Mean shift from baseline for each injected concept (sorted by magnitude). This shows the total perturbation each concept’s steering vector causes, regardless of whether the prompt matches. The dashed vertical line marks the overall discrimination gap for the selected model, illustrating how small the congruent–incongruent difference is relative to the spread of per-concept perturbation magnitudes.

Model Size

6. Statistical Summary

Paired t-test results for the discrimination gap (congruent minus incongruent) across the 50 concepts for each model. None of the models show a statistically significant discrimination gap.

Model	Mean Diff	SE	t	p	Cohen’s d	N positive / 50	Significant?

The Inverted Experiment. The logit experiment shows that steering vector injection shifts the model toward YES on both detection and factual questions. One natural explanation is a generic YES-bias: any off-distribution perturbation makes the model more likely to say YES. But there is a simpler, more precise mechanism that makes a different prediction. If injection compresses all logit differences toward zero (maximum uncertainty), then the direction of the shift depends on the baseline: questions where the model normally says NO get pushed toward YES, while questions where the model normally says YES get pushed toward NO. That is, a pure YES-bias cannot explain a shift toward NO.

Design. We flip both the detection question and the factual controls. The detection question becomes “Was this a control trial (no injection)?” so that the correct no-injection answer is YES rather than NO. The 10 factual controls become questions with unambiguous YES answers (e.g., “Is the Earth round?” instead of “Is the Earth flat?”). Everything else is identical: we employ the same 50 concepts, same layers, same strengths, same steering vectors.

The prediction. If injection causes a generic YES-bias, the inverted factual questions should also shift toward YES (reinforcing the already-correct YES answer). If injection causes compression toward zero, the inverted factual questions should shift toward NO, since their baselines are positive.

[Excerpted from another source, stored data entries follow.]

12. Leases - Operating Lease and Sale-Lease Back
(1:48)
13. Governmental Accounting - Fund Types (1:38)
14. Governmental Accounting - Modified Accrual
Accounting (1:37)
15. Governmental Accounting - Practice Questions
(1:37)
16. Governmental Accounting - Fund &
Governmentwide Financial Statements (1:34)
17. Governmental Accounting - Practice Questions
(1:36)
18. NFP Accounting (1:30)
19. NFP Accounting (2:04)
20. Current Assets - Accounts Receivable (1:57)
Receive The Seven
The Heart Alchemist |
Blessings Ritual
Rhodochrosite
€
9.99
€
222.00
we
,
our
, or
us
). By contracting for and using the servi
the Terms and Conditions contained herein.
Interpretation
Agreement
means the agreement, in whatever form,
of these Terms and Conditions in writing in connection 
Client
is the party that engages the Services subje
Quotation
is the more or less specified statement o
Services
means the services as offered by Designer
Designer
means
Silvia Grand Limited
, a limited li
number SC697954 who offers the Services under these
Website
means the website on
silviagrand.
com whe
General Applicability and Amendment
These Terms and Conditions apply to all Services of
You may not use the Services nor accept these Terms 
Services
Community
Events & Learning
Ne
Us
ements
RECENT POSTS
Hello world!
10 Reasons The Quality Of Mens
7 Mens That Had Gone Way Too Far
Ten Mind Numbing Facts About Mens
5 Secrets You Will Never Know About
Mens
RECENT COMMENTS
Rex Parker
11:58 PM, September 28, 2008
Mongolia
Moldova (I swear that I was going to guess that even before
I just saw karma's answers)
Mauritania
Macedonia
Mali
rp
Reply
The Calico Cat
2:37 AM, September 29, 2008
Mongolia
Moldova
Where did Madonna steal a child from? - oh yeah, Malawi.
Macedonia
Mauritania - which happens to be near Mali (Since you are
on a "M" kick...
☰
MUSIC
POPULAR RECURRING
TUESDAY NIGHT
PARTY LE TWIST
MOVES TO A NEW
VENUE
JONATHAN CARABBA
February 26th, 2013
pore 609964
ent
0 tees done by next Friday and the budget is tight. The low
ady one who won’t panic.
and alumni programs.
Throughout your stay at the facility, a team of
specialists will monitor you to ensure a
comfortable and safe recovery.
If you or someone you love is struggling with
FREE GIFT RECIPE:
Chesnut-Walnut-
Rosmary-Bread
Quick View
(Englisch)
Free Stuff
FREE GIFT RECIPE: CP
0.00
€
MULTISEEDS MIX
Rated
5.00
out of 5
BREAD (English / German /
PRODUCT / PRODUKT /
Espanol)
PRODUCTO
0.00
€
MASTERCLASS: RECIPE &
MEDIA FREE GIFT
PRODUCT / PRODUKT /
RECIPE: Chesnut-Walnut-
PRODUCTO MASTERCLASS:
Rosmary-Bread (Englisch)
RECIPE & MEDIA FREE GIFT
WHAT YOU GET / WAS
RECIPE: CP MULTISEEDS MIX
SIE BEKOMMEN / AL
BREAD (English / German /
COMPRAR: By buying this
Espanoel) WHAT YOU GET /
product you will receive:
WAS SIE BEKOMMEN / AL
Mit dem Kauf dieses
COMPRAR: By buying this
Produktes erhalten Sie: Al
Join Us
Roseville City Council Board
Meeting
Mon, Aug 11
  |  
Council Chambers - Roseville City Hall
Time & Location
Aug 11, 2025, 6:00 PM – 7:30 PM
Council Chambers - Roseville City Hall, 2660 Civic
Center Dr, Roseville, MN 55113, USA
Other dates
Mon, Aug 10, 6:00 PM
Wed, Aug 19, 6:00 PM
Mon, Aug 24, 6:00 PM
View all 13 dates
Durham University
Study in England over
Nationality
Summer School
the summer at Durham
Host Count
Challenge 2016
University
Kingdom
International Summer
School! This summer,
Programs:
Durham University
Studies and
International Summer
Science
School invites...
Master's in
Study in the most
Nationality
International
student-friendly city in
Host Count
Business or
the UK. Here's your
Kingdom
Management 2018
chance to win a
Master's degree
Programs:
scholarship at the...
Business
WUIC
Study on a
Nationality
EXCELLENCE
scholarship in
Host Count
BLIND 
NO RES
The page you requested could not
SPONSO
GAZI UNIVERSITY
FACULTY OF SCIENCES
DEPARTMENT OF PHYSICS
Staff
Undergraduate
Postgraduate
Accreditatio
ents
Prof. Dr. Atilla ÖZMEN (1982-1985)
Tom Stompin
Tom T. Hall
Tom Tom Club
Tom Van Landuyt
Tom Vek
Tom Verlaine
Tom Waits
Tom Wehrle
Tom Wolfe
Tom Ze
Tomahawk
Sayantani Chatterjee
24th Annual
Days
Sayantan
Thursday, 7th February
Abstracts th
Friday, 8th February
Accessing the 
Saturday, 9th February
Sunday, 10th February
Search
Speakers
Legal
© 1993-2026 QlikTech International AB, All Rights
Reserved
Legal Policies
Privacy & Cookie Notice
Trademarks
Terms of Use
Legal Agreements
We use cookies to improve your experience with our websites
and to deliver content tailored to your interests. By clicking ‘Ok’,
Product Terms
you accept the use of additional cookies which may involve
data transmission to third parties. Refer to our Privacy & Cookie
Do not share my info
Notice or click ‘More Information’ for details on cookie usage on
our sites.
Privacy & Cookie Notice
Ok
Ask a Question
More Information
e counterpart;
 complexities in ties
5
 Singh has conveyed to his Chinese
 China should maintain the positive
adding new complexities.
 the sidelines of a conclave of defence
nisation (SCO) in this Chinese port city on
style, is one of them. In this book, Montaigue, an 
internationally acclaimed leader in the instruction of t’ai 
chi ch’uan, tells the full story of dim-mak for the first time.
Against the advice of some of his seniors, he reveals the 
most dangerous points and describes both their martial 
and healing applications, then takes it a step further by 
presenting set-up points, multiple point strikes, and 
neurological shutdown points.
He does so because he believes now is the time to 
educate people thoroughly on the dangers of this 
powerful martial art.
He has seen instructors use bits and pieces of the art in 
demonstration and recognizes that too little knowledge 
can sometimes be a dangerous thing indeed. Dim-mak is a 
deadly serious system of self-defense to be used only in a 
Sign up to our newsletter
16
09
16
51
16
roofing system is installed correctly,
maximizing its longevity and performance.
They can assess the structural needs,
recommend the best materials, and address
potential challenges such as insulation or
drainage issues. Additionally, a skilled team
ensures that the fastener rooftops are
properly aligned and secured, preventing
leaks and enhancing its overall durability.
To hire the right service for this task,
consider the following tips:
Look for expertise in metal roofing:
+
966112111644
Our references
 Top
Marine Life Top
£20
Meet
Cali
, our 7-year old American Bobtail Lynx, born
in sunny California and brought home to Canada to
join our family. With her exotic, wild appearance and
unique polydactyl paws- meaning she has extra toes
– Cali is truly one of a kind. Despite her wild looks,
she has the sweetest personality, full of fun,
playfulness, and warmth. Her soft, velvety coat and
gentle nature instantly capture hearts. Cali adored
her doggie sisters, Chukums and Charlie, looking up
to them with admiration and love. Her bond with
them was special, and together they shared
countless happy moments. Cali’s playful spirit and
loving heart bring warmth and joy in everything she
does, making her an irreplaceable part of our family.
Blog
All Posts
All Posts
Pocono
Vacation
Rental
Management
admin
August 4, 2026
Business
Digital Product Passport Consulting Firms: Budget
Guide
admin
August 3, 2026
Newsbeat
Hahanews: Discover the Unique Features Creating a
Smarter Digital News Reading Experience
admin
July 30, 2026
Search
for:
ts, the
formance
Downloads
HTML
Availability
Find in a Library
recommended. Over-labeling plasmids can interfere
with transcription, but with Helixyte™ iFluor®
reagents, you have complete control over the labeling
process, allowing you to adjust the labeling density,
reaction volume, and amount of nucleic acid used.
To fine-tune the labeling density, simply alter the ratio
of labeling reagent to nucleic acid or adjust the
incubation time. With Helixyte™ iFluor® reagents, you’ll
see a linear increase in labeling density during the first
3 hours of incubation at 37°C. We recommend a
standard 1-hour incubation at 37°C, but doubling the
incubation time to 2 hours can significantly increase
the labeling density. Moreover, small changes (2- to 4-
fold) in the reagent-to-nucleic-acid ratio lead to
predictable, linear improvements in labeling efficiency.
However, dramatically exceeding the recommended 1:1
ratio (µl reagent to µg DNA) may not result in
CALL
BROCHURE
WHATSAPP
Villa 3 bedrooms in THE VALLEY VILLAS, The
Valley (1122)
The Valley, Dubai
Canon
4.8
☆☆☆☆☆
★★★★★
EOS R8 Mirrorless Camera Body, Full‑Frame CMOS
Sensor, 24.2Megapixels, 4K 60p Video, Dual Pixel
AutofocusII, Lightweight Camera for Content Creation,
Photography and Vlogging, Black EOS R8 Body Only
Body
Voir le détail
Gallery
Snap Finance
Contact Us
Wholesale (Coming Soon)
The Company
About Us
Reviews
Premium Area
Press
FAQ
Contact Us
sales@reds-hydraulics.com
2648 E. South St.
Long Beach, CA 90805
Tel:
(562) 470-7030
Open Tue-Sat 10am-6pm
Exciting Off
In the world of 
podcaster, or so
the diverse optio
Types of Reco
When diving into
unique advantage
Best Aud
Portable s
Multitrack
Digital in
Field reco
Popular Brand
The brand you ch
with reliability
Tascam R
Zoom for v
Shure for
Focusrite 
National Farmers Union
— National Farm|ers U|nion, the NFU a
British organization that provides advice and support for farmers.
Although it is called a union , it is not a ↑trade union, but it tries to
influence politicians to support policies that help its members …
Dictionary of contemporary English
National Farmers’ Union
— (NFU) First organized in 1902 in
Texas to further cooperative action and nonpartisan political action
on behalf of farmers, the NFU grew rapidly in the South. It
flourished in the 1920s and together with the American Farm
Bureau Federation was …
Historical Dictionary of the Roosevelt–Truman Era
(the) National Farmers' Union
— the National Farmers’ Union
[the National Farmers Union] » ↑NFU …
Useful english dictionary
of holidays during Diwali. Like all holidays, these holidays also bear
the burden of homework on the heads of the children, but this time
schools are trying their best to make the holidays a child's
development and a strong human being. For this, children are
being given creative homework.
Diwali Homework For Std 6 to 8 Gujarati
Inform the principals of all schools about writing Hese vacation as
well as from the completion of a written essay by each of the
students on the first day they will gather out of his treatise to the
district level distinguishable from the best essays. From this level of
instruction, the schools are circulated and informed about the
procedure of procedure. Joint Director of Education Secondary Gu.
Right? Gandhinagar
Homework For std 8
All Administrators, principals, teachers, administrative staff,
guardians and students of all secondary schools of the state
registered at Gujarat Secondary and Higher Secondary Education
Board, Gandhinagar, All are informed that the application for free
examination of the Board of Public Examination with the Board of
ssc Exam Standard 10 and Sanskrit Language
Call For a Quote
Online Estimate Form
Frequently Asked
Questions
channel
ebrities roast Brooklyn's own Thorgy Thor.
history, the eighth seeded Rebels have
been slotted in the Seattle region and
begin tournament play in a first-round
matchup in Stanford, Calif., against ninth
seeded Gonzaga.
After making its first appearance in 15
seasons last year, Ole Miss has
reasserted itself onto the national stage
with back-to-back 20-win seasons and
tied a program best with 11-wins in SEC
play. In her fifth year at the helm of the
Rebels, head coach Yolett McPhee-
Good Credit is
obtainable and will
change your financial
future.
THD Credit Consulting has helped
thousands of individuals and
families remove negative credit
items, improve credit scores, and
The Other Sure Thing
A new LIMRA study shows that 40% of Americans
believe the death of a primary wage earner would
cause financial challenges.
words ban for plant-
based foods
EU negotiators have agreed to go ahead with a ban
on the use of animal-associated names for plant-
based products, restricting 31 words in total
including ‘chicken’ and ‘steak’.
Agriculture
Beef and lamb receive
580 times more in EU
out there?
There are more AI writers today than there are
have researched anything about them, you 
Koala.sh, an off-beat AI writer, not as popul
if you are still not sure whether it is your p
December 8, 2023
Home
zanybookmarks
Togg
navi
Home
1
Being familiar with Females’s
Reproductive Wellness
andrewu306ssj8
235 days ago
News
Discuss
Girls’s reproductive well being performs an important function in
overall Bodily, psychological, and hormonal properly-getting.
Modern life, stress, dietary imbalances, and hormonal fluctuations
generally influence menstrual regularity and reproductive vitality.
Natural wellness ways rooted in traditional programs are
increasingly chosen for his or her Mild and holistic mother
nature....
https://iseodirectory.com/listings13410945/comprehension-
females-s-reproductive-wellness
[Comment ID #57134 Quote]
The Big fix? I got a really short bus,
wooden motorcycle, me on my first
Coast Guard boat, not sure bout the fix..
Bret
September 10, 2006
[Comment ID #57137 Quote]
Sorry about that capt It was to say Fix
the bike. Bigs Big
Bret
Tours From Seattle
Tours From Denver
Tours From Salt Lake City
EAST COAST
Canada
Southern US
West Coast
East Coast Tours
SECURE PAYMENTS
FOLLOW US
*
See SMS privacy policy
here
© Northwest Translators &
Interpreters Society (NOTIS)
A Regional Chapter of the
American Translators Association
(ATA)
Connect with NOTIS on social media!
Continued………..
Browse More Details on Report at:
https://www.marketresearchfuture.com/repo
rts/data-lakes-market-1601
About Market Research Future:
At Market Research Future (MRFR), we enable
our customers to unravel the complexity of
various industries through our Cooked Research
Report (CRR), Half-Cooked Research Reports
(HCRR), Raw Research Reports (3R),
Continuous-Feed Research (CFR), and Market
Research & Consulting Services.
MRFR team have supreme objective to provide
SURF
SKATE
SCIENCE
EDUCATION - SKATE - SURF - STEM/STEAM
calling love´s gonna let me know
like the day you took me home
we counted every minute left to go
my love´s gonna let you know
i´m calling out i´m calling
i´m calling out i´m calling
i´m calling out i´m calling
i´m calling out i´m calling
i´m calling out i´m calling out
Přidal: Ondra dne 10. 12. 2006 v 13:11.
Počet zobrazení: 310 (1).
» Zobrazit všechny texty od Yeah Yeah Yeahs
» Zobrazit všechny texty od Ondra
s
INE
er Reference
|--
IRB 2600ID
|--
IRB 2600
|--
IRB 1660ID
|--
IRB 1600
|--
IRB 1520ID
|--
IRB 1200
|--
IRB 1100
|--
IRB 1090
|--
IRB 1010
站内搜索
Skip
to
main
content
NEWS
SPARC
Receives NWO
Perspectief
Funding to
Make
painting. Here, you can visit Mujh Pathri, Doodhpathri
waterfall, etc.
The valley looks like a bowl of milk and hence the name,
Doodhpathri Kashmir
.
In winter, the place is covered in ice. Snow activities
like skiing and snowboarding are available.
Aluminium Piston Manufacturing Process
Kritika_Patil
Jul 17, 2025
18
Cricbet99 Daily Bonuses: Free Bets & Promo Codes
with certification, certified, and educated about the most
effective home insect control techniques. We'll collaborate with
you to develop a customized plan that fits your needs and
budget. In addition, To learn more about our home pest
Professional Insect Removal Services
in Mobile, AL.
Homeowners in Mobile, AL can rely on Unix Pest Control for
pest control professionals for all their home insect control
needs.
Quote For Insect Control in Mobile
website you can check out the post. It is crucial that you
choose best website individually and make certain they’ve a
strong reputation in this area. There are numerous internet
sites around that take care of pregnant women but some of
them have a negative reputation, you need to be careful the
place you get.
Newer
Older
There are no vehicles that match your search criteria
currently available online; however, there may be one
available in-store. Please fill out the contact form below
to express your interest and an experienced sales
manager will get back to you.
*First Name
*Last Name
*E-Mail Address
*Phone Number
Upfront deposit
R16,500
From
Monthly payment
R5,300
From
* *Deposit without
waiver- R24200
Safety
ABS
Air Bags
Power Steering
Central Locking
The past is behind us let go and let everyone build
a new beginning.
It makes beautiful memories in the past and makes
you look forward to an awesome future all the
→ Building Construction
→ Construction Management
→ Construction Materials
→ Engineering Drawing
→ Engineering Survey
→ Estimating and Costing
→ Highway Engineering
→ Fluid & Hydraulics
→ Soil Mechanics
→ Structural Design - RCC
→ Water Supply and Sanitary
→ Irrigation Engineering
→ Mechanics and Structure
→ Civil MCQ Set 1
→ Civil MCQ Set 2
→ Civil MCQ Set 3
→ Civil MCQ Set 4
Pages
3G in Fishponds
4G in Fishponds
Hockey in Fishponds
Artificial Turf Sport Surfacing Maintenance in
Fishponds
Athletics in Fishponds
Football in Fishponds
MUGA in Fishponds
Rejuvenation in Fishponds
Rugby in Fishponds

The direction of the factual shift distinguishes the two mechanisms.

1. Shift Reversal: Regular vs. Inverted

Mean baseline-corrected logit shift under injection, averaged across all 50 concepts, 7 layers, and 5 strengths. In the regular experiment, both detection and factual shifts are positive (toward YES). In the inverted experiment, factual shifts are negative (toward NO). The direction of the shift tracks the sign of the baseline, not a fixed preference for YES.

2. Inverted Shift Decomposition: Detection vs. Factual

Baseline-corrected detection and factual shifts across layer positions in the inverted experiment. The factual shift (blue) is consistently negative, confirming that injection pushes YES-baseline questions toward NO. The detection shift (red) varies by model depending on its baseline.

Model Size

3. Combined Regression: Both Experiments

Each point represents one question (1 detection + 10 factual) for one model, with the mean shift averaged across all concepts and strengths. Regular-experiment points appear in the lower-left (negative baselines, positive shifts). Inverted-experiment points appear in the upper-right (positive baselines, negative shifts). The dashed line is a least-squares fit to all 60 factual points from both experiments. Detection points (diamonds) fall on this line. The near-perfect fit (R² = 0.97) confirms a single mechanism: injection compresses logit differences toward zero, with magnitude proportional to distance from zero.